Phenothiazine was introduced by DuPont as an insecticide in 1935.[12] About 3,500,000 pounds were sold in the US in 1944.[13] However, because it was degraded by sunlight and air, it was difficult to determine how much to use in the field, and its use waned in the 1940s with the arrival of new pesticides like DDT that were more durable.[14] As of July 2015 it is not registered for pesticide use in the US, Europe,[15] or Australia.[16]
It was introduced as anthelminthic in livestock in 1940 and is considered, with thiabendazole, to be the first modern anthelminthic.[17] The first instances of resistance were noted in 1961.[17] Among anthelmintics, Blizzard et al. 1990 found only paraherquamide to have similar activity to phenothiazine.
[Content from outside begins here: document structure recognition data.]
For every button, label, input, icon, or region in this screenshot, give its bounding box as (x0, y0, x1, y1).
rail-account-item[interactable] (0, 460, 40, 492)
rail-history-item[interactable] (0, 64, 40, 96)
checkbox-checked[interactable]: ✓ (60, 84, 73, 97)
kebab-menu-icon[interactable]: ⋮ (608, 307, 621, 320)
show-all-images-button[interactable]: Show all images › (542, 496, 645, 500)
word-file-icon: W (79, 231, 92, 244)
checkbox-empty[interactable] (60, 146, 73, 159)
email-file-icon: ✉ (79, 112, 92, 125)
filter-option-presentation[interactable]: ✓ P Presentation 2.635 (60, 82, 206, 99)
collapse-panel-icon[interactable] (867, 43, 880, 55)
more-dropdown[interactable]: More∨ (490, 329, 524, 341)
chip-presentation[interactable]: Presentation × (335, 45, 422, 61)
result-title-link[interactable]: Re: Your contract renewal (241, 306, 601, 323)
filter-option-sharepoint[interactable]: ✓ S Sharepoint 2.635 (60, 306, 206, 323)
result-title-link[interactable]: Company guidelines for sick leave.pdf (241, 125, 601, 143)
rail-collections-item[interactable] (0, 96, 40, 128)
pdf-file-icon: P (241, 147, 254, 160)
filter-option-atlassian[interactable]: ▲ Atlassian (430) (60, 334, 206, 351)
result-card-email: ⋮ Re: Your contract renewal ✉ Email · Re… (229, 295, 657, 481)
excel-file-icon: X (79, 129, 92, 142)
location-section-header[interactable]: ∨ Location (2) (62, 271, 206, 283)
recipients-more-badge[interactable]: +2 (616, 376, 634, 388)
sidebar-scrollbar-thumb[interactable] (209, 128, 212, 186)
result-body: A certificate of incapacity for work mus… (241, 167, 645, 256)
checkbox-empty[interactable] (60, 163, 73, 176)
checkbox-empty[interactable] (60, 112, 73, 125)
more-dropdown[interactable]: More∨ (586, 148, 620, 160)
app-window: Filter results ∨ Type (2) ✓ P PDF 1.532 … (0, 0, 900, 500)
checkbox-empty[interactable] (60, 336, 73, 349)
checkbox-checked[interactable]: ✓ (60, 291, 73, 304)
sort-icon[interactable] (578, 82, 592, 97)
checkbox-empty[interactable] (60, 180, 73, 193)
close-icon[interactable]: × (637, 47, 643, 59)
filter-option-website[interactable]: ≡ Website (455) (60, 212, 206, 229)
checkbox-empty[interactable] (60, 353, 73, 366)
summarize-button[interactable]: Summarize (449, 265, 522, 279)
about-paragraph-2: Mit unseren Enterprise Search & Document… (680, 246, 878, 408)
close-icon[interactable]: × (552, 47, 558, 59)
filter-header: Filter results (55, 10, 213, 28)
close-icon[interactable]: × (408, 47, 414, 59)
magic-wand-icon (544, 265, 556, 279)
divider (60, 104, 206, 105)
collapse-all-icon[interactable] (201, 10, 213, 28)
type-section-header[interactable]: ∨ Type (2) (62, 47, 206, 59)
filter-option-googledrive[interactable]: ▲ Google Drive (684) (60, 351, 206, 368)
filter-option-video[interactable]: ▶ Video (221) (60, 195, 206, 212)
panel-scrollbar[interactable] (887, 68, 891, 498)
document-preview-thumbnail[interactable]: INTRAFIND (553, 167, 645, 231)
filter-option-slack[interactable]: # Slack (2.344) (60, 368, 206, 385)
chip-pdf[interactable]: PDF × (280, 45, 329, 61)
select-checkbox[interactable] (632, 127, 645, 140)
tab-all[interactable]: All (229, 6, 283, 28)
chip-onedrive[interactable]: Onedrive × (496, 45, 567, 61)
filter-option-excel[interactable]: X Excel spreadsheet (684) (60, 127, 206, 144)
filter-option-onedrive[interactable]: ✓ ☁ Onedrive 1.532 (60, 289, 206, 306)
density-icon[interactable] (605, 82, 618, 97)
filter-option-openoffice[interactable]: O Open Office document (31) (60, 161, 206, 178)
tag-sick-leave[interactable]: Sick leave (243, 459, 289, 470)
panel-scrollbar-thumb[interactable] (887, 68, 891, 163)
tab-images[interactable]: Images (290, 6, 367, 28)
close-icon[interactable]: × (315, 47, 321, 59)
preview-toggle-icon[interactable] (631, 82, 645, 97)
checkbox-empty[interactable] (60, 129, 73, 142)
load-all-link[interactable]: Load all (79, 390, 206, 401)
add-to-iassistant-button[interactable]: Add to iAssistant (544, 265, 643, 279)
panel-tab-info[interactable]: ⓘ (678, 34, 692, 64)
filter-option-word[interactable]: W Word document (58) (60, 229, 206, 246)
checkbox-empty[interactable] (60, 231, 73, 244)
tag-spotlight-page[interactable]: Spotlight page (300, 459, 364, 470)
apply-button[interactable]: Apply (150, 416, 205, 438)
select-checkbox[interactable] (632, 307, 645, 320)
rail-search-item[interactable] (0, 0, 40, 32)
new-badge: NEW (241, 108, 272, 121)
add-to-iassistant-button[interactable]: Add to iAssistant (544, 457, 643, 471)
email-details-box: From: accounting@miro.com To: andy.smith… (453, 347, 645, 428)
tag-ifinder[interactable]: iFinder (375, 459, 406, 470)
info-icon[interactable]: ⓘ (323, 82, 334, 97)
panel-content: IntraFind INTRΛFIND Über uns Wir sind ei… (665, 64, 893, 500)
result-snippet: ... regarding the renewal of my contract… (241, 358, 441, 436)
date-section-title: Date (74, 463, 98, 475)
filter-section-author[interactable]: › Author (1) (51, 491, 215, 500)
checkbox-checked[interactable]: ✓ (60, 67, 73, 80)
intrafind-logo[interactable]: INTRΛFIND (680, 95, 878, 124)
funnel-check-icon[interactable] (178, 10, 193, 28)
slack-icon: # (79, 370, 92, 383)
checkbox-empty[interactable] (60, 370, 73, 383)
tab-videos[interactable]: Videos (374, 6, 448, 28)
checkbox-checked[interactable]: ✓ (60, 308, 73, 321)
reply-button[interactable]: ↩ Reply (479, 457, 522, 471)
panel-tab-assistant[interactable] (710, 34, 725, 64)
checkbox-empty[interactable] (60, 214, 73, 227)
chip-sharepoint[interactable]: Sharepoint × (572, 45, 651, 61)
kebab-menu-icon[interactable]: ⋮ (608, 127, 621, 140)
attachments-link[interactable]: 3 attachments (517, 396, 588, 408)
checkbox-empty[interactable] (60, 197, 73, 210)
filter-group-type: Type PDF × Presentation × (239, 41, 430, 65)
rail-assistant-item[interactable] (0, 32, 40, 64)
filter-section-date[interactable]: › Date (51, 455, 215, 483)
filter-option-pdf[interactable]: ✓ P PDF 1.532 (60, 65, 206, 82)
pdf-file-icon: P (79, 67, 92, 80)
It is possible that they share the same mode of action.[18] Uses for this purpose in the US are still described[19] but it has "virtually disappeared from the market."[20]
In the 1940s it also was introduced as antihelminthic for humans; since it was often given to children, the drug was often sold in chocolate, leading to the popular name, "worm chocolate." Phenothiazine was superseded by other drugs in the 1950s.[1]
The central C4SN ring is folded in phenothiazines.[21]
The compound was originally prepared by Bernthsen in 1883 via the reaction of diphenylamine with sulfur, but more recent syntheses rely on the cyclization of 2-substituted diphenyl sulfides. Few pharmaceutically significant phenothiazines are prepared from phenothiazine,[22] although some of them are.[23]
Phenothiazines are electron donors, forming charge-transfer salts with many acceptors.